One speaker was a surprise. In protest, Bishop John D’Arcy of the Fort Wayne-South Bend Roman Catholic Diocese, had planned to stay away from campus Sunday. But he changed his mind after seeing the “sincerity and dignity” of protesting students at a prayer vigil at the Grotto on Saturday night, he said.

“I found myself saying in recent weeks that this is a sad time, and there are no winners, but I was wrong,” D’Arcy told the crowd. “There are heroes, and all of you here today are heroes, and I am proud to stand with you.”

After the rally, D’Arcy explained to the Tribune why he changed his mind about attending the rally.

“I thought, as a bishop, not to be present ... would not be the proper use of my authority,” D’Arcy said. “Invite him to speak here but don’t honor him.
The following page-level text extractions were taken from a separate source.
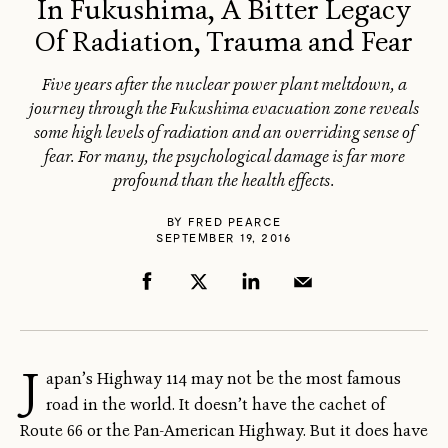
In Fukushima, A Bitter Legacy
Of Radiation, Trauma and Fear
Five years after the nuclear power plant meltdown, a
journey through the Fukushima evacuation zone reveals
some high levels of radiation and an overriding sense of
fear. For many, the psychological damage is far more
profound than the health effects.
BY
FRED PEARCE
SEPTEMBER 19, 2016
J
apan’s Highway 114 may not be the most famous
road in the world. It doesn’t have the cachet of
Route 66 or the Pan-American Highway. But it does have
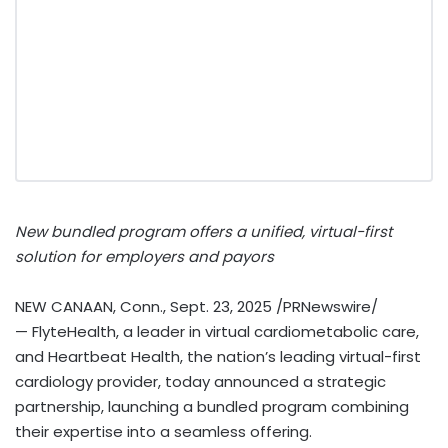
New bundled program offers a unified, virtual-first
solution for employers and payors
NEW CANAAN, Conn.
,
Sept. 23, 2025
/PRNewswire/
— FlyteHealth, a leader in virtual cardiometabolic care,
and Heartbeat Health, the nation’s leading virtual-first
cardiology provider, today announced a strategic
partnership, launching a bundled program combining
their expertise into a seamless offering.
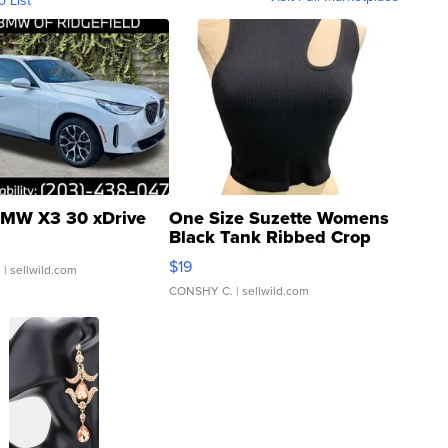
o List
MW X3 30 xDrive
One Size Suzette Womens
Black Tank Ribbed Crop
Asymmetrical ...
$19
.
| sellwild.com
CONSHY C.
| sellwild.com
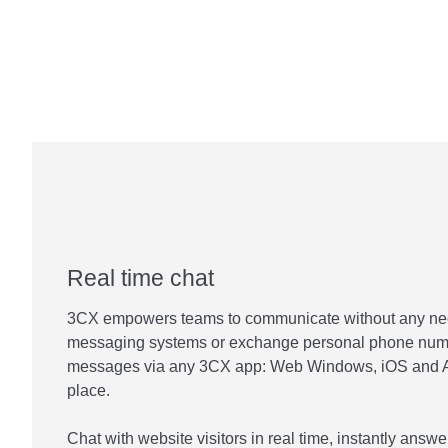
Real time chat
3CX empowers teams to communicate without any need 
messaging systems or exchange personal phone num
messages via any 3CX app: Web Windows, iOS and An
place.
Chat with website visitors in real time, instantly ans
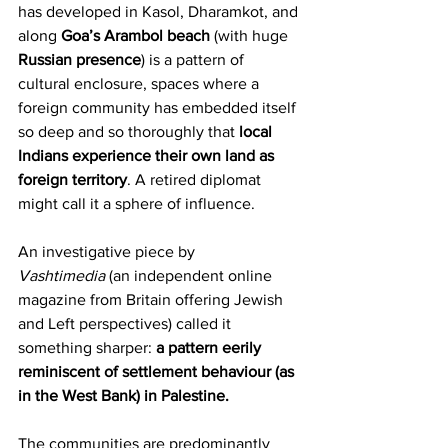
has developed in Kasol, Dharamkot, and 
along 
Goa’s Arambol beach
 (with huge 
Russian presence
) is a pattern of 
cultural enclosure, spaces where a 
foreign community has embedded itself 
so deep and so thoroughly that 
local 
Indians experience their own land as 
foreign territory
. A retired diplomat 
might call it a sphere of influence.
An investigative piece by 
Vashtimedia
 (an independent online 
magazine from Britain offering Jewish 
and Left perspectives) called it 
something sharper: 
a pattern eerily 
reminiscent of settlement behaviour (as 
in the West Bank) in Palestine.
The communities are predominantly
This is about a Catholic university giving an honor to someone who, in his history, has done many things against the unborn child.”

The enthusiastic audience frequently stood, clapping and cheering loudly during the speeches. Some held red balloons bearing the words, “Choose Life.”

Joanne Brown and Pat See drove six hours from Ohio to attend. Neither has ties to Notre Dame.

“We have 12 children and 30 grandchildren between us, so obviously we feel strongly about the sanctity of life,” Brown said.

See said one of her daughters, Julie, was born 43 years ago with Down syndrome. Julie needed emergency surgery to connect her stomach and intestines, or she would have starved to death, See said. At the time, many parents were choosing not to have the surgery performed, but See said she never gave it a second thought.

“We were very distressed by the fact that Obama was invited and bestowed with this honor,” Brown said. “That basically said they are condoning his feelings. You either follow the teachings of the church or you don’t, and one of the teachings of the church is the sanctity of life.”